WHAT IS BEING ASKED: Below are the records. Gather each line that holds "Lorenza".

───── AVAILABLE DATA

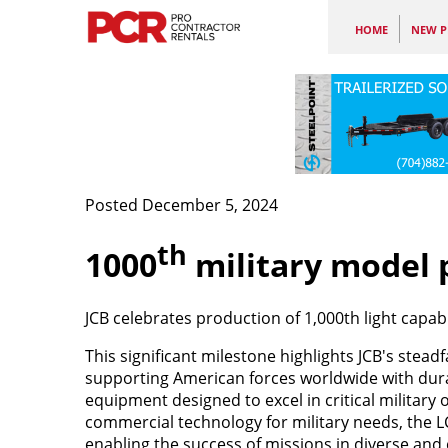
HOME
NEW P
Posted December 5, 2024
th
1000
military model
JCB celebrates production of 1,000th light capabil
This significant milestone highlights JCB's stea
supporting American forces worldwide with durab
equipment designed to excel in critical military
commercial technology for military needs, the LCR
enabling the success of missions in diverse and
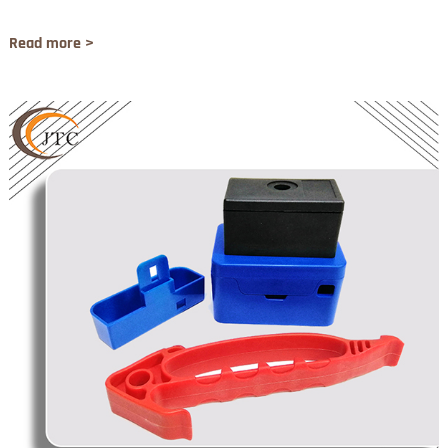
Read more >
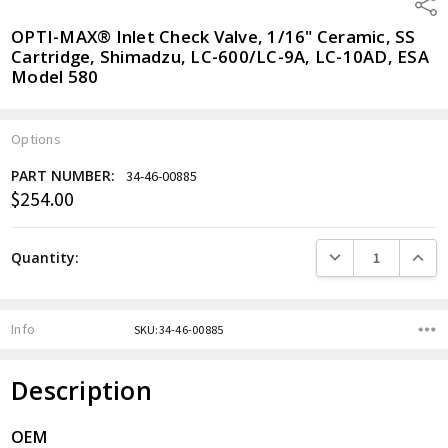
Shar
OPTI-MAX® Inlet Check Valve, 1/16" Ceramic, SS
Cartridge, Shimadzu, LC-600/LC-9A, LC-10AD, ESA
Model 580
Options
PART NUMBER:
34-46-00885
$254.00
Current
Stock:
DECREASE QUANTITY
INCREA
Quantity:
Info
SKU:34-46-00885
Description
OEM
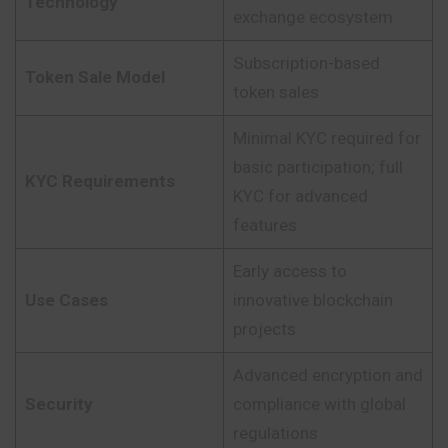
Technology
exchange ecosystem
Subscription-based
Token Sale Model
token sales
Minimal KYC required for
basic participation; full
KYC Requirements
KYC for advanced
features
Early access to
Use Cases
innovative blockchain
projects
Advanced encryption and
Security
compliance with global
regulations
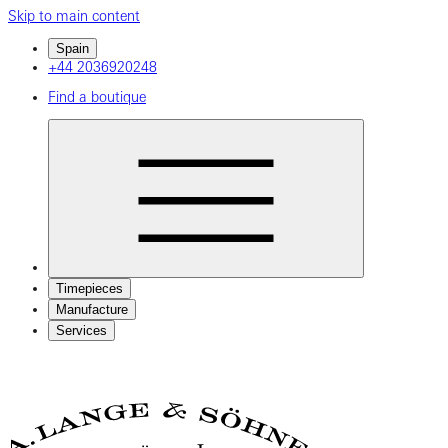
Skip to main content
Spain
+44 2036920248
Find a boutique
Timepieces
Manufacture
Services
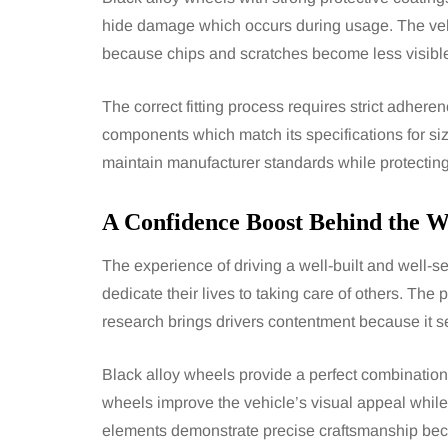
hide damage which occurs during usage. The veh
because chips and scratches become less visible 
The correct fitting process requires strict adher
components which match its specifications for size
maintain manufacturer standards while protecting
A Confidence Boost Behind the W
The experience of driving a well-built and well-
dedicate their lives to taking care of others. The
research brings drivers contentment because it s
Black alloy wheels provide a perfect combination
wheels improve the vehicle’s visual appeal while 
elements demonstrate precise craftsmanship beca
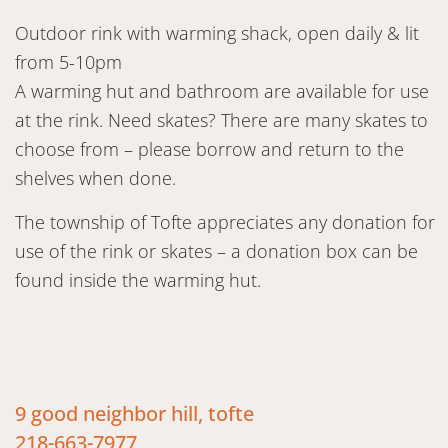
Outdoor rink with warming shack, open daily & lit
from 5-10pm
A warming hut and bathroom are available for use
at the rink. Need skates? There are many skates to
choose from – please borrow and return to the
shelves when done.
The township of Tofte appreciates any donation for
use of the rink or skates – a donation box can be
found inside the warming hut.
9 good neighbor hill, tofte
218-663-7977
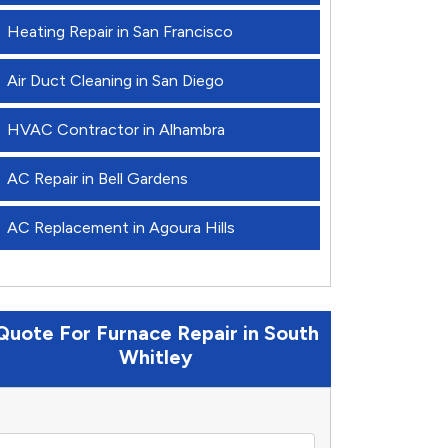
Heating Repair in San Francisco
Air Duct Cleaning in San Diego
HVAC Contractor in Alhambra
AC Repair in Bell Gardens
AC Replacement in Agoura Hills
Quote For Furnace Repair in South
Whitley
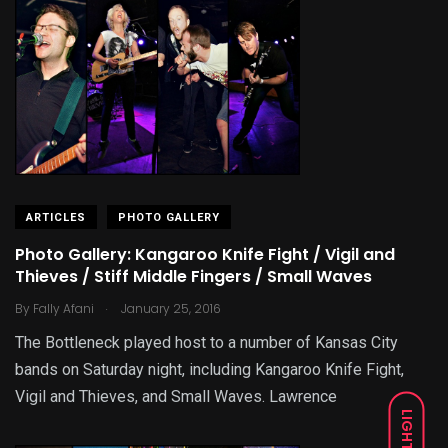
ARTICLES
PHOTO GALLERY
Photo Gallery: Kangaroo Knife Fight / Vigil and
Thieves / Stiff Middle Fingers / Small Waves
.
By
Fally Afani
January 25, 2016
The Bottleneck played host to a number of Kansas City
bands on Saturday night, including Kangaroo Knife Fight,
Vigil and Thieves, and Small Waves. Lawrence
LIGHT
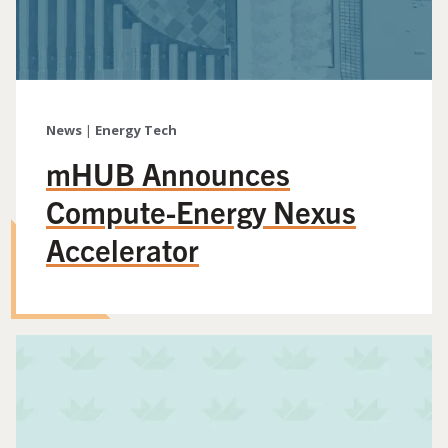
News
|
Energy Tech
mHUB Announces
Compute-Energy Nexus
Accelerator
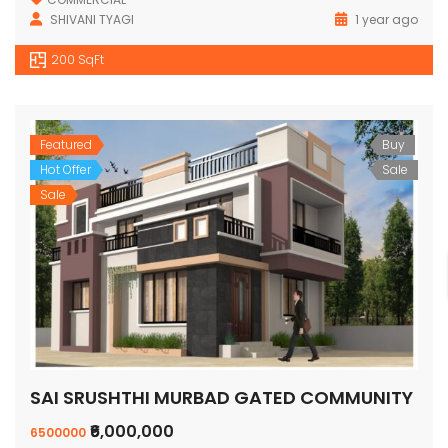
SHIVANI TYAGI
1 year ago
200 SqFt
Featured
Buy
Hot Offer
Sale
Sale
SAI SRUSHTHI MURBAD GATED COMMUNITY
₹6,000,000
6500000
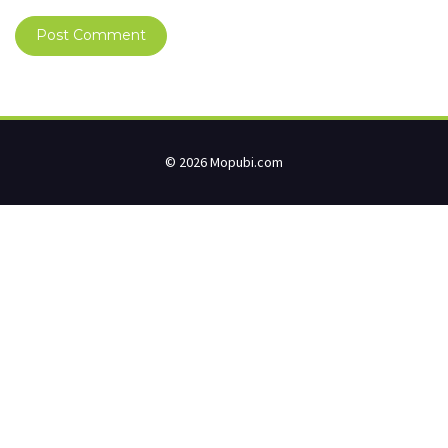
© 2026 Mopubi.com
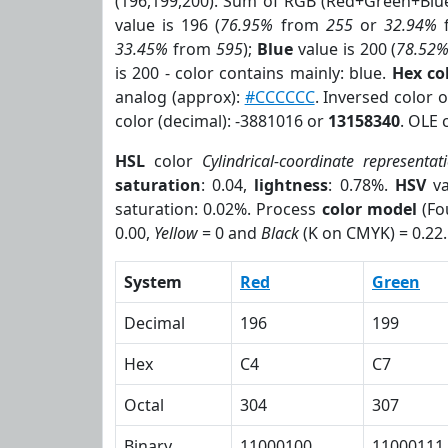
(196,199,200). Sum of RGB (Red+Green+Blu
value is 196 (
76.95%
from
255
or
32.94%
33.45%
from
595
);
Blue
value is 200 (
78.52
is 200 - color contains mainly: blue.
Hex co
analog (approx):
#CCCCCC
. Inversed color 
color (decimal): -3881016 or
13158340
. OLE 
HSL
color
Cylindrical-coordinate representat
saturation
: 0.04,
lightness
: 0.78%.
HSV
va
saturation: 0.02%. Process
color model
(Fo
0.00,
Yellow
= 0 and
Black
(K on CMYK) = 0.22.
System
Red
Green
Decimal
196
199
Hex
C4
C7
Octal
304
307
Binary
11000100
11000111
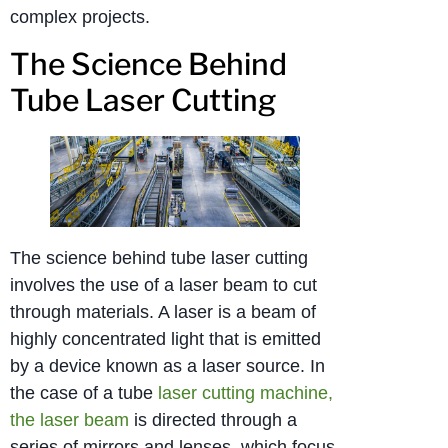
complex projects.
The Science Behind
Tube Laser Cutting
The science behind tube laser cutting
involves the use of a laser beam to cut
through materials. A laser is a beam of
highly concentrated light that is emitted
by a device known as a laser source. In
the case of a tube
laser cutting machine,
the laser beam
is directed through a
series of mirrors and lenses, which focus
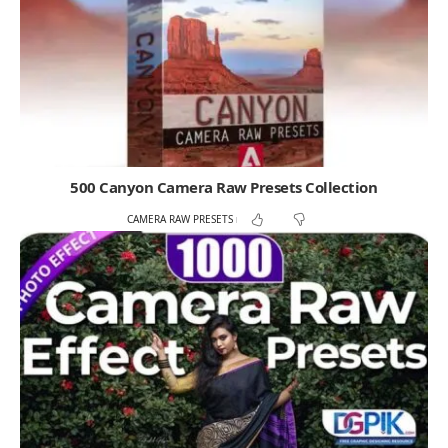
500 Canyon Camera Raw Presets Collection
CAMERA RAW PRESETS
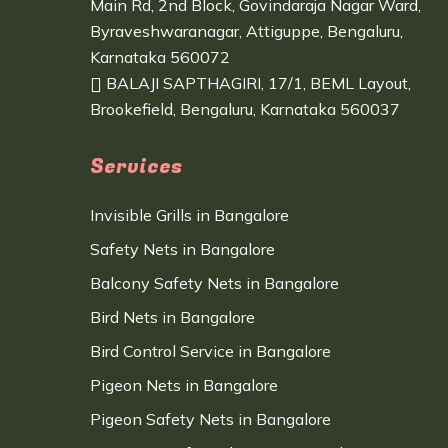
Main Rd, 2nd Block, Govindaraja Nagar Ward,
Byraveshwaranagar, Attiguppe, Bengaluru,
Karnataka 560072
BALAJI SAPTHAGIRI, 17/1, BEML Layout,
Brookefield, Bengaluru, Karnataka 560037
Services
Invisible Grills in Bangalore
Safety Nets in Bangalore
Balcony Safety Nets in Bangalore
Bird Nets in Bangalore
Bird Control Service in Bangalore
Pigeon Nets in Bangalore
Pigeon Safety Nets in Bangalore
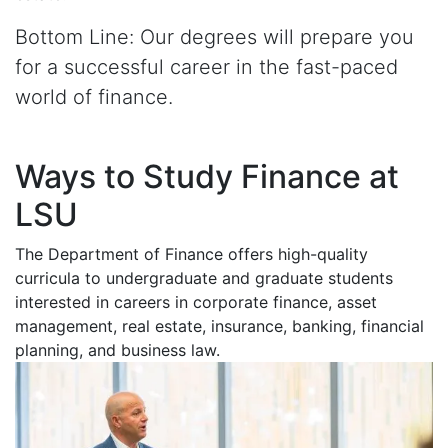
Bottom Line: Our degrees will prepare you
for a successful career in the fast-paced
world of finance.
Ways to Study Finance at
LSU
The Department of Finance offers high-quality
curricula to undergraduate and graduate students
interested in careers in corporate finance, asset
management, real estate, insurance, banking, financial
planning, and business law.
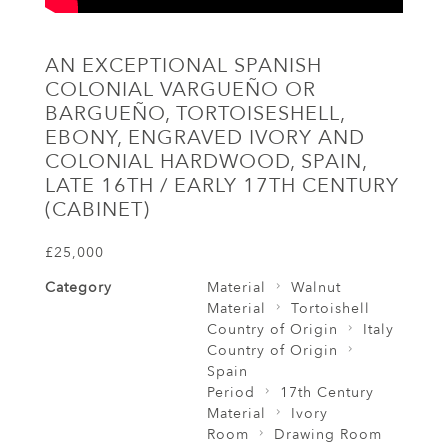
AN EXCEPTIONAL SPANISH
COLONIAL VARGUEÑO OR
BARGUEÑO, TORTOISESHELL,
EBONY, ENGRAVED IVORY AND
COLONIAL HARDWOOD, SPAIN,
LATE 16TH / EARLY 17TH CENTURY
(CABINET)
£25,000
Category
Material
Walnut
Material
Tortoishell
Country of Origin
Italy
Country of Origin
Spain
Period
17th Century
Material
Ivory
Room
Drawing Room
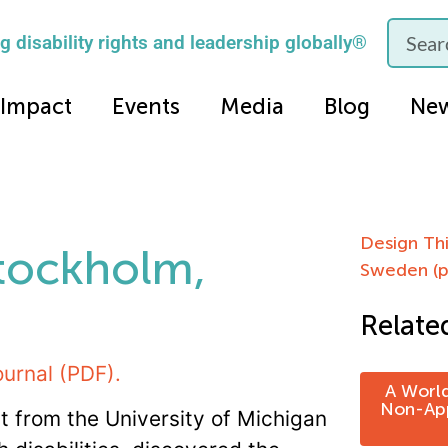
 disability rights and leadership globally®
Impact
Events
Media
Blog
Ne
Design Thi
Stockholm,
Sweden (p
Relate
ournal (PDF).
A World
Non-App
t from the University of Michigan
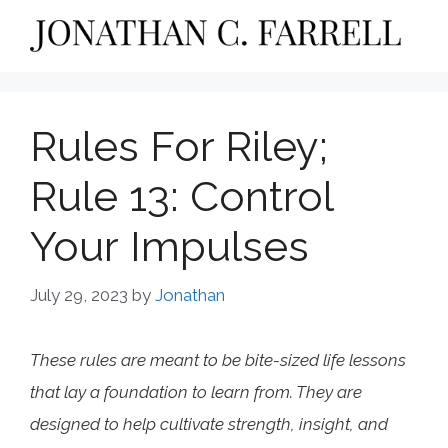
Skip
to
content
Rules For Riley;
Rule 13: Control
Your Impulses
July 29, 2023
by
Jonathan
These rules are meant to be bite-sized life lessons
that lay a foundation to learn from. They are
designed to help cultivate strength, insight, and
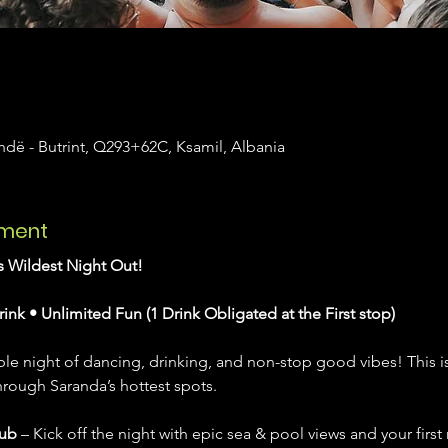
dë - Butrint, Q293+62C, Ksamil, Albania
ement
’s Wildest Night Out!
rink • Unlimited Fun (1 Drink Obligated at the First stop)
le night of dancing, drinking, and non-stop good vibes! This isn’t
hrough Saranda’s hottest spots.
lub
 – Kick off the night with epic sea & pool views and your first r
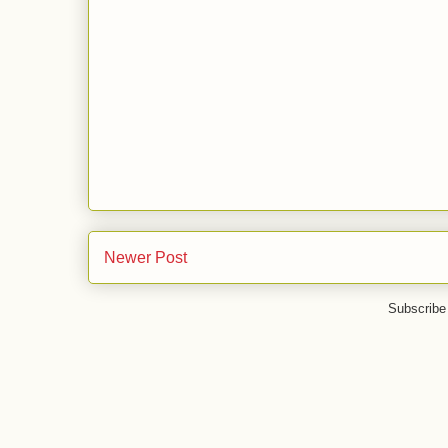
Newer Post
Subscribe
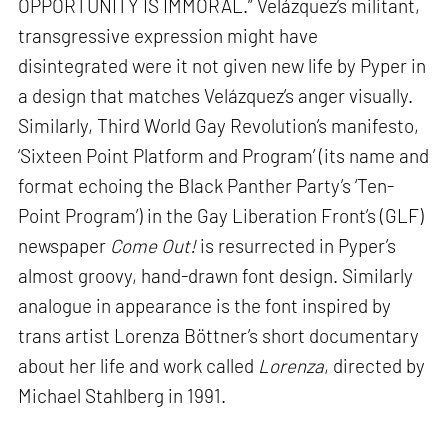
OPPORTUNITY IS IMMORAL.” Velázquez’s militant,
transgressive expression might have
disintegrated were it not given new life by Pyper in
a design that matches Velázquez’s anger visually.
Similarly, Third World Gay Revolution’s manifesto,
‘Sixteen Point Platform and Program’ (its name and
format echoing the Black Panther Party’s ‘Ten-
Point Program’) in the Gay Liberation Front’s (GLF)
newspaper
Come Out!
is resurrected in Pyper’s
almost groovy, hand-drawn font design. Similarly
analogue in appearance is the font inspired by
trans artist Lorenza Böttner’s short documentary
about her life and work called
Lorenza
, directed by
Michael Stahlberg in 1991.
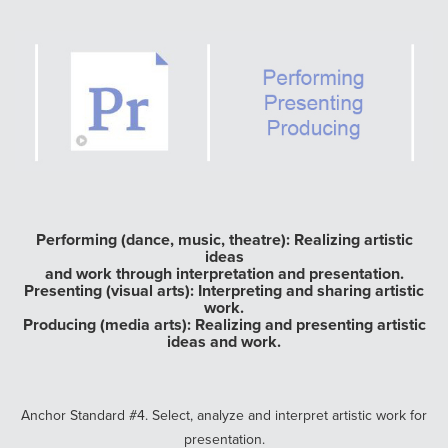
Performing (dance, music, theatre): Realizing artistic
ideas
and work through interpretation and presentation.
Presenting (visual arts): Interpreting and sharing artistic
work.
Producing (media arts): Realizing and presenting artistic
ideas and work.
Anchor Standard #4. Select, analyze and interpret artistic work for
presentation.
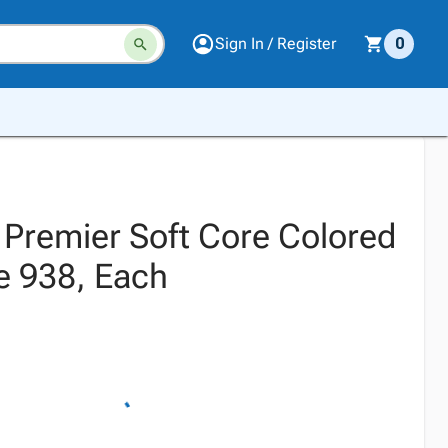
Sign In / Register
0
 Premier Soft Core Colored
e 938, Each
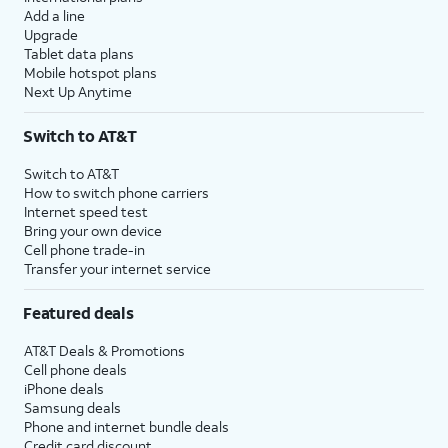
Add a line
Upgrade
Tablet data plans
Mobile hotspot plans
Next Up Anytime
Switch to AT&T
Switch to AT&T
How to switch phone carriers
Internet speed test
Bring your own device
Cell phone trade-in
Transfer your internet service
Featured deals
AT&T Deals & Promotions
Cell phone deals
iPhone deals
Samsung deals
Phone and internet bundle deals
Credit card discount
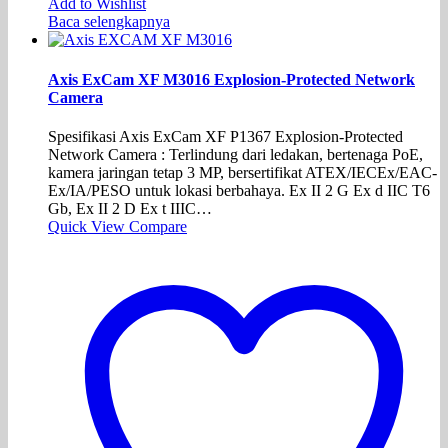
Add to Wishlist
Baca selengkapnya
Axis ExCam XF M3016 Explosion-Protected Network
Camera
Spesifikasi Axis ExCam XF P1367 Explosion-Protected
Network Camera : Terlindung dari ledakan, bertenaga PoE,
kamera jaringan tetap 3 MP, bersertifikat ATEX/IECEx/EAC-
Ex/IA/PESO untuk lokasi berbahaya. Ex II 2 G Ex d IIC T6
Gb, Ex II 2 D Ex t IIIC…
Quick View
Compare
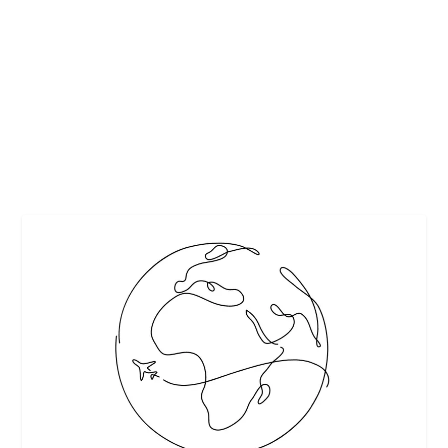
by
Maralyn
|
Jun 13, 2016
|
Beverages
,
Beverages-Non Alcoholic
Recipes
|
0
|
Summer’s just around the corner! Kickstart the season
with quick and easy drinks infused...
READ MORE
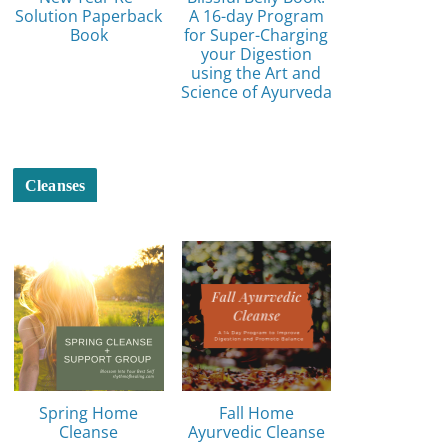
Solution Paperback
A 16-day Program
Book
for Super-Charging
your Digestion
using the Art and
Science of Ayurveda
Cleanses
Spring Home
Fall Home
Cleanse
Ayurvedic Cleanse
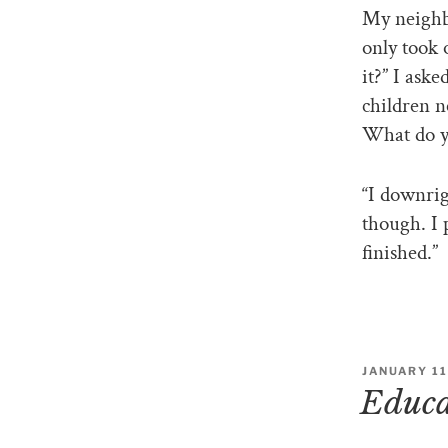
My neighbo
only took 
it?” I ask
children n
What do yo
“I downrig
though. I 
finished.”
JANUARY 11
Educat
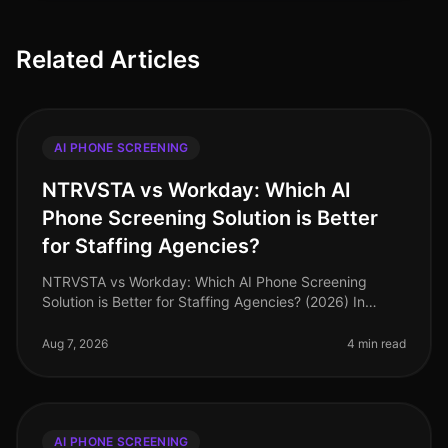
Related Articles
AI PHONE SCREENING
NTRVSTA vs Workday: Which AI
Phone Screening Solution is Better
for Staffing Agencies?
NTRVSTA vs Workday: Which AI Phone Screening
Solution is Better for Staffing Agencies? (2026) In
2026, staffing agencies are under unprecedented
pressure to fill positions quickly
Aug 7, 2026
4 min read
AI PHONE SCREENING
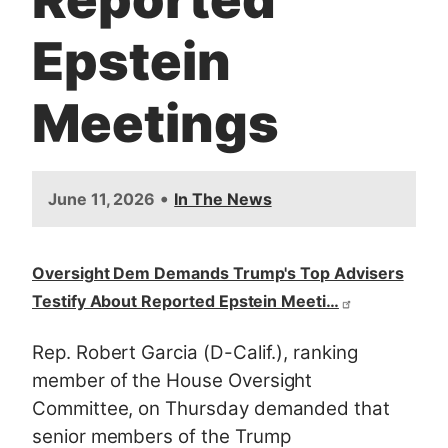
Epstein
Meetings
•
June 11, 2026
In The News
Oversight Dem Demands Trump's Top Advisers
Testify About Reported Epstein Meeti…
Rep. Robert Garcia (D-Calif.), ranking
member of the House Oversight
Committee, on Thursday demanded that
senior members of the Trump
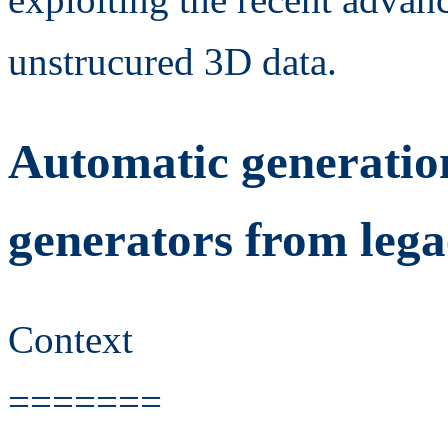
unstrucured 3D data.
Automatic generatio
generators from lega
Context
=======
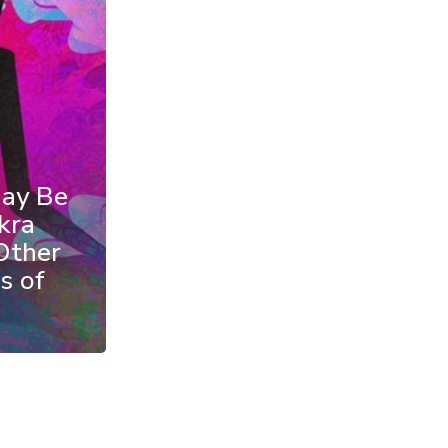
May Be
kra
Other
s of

──────────

ANSWER BELOW:
trans artist Lorenza Böttner’s short documentary
Lorenza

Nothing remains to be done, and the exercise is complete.